As coisas estão me esquecendo. Minhas anotações não reconhecem meus pensamentos, as fotos não lembram meu rosto, mesmo um simples devaneio não consegue por um pé depois do outro. Em algum lugar deste milharal há um espaço a ser imaginado, mas ele não consegue lembrar de mim. Remonta Lete, meu cachorro, saltando no pasto e facilmente redesenha seu trajeto farejando ratos passados; até o sopro do vento refaz e não faz a menor ideia minha.

Hoje recebi uma carta de minha própria casa. Dizia que sonhara com pés e pernas circulando por corredores e varandas — eram varandas arqueadas, semicirculares e mnemônicas, onde eu sentava dia findado. Escrevia ainda que não entendia, que lembrava do endereço… e seguia com explicações educadas para aquele contato “anormal”. Mas com que cara li isso?

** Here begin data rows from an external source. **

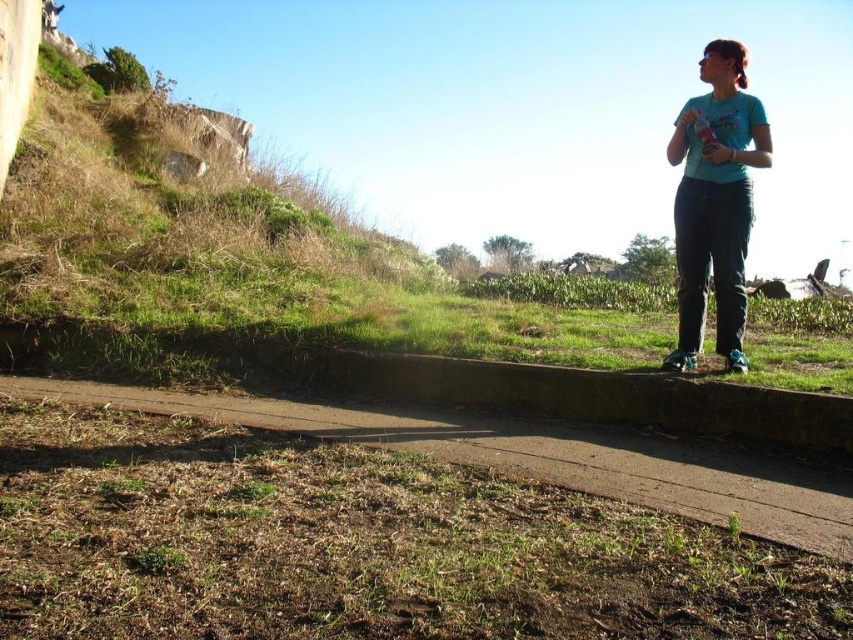 Question: Which point is closer to the camera?

Choices:
 (A) blue cotton shirt at upper right
 (B) brown concrete path at center

Answer: (B)

Question: Does brown concrete path at center have a larger size compared to blue cotton shirt at upper right?

Choices:
 (A) yes
 (B) no

Answer: (A)

Question: Can you confirm if brown concrete path at center is positioned below blue cotton shirt at upper right?

Choices:
 (A) no
 (B) yes

Answer: (B)

Question: Does brown concrete path at center have a larger size compared to blue cotton shirt at upper right?

Choices:
 (A) no
 (B) yes

Answer: (B) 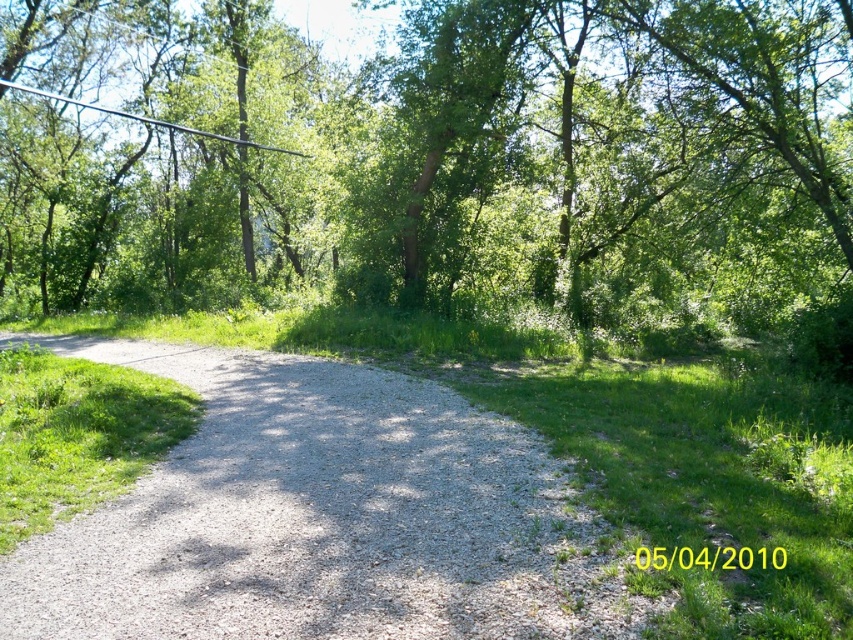 Question: Which point appears closest to the camera in this image?

Choices:
 (A) (273, 362)
 (B) (57, 218)

Answer: (A)

Question: Is green leafy tree at upper center behind metallic wire at upper left?

Choices:
 (A) yes
 (B) no

Answer: (B)

Question: Is green leafy tree at upper center closer to camera compared to metallic wire at upper left?

Choices:
 (A) no
 (B) yes

Answer: (B)

Question: Is gray gravel path at center to the right of metallic wire at upper left from the viewer's perspective?

Choices:
 (A) yes
 (B) no

Answer: (A)

Question: Which object is farther from the camera taking this photo?

Choices:
 (A) gray gravel path at center
 (B) green leafy tree at upper center

Answer: (B)

Question: Estimate the real-world distances between objects in this image. Which object is closer to the gray gravel path at center?

Choices:
 (A) metallic wire at upper left
 (B) green leafy tree at upper center

Answer: (B)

Não era eu mais que um vulto no sonho dela — eu mesmo dei forma àquelas varandas, que poderia ver daqui, não fosse esta lavoura.

Que cara imagino em meu rosto agora, neste corredor de plantas secas, perdido entre os grãos de som que me cercam e que só não me esqueceram porque não conheciam minha escuta até agora? Com que cara paro aqui com esta carta que logo me esquecerá em seu envelope?

Lembro da minha camisa dobrada que não sabe meu corpo, da boina pendurada que não botou sentido em sair comigo, das palavras que esqueceram minha boca, da melodia que perdeu meu assovio, desta enxada caída a minha frente, destas espigas indiferentes, e deste dia que não finda.